I was almost 16. I needed help for my physics class since I was not understanding a basic concept. A friend of my dad volunteered, he is a physics teacher in some school. He sat next to me on the dining room table and started explaining whatever while my parents were sitting on the couch, not more then 10 meters further.
Some time later, I felt heat on my tights. At first, I was wondering what the hell was that. I think it was the shock, it took me some time to realize. I jumped and told him to fuck off and not to make me see his face. He was like: you are the age of my daughter, i only meant it in a friendly way! This is how I treat my daughter.

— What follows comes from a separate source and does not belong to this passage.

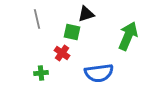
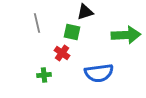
black triangle: moved 1 px left, 2 px up
gray line: moved 4 px down
green arrow: moved 2 px left, 1 px up; rotated 64 degrees clockwise
green cross: moved 3 px right, 2 px down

I just hope he did not really meant it, that it was a sentence he uttered to make me calm down! I made sure my parents did not notice a thing. It did not stop here: a few days later, he gave me a call: – “hi 3ammo, I wanna pass by for coffee” – “no, no one is home” -“i know, I want to see you” – “i don’t think so” A few min later, he starts knocking on the door. I lock it and tell him to stay away. I felt terrified and started crying.
I would try not to bump into him, but every time I did he kept on trying to talk to me, saying things like: “you look gorgeous”, or “nice new perfume”. It was gross!! He got his son one day and was like: look he is your age! So what if your son is my age!!??? really!!
Six weeks back, he came back with his son. He wanted to introduce me to him. As if I will ever consider even talking to someone related to him. And his actions, as if he was just some random person who can act normally around me drives me crazy! How does he even think it is appropriate to try and talk to me?
Every day, I regret that I did not talk. I heard the school complained about him. I can’t say this experience traumatized me, but I think how many girls did my silence affect? If he tried to touch me, he definitely tried to touch tons of other girls! What kills me is that my silence kept people in the dark about who he really is, people who helped him keep his job next to teenage girls.
My silence also allowed him to come back, and back, and back until now 12 years later. My silence allowed him to think it was ok. My silence allowed him to think that he can get away. My silence allowed him to think he can act normally around me. But that is not ok.
He must feel the wrong of his actions. And be stopped. And why did I not talk. Even at 16 I had a strong personality, I was comfortable with my body and knew that sexuality was ok, I knew that if someone touches me it is not because of me but him, I knew he was wrong and I have nothing to feel guilty about.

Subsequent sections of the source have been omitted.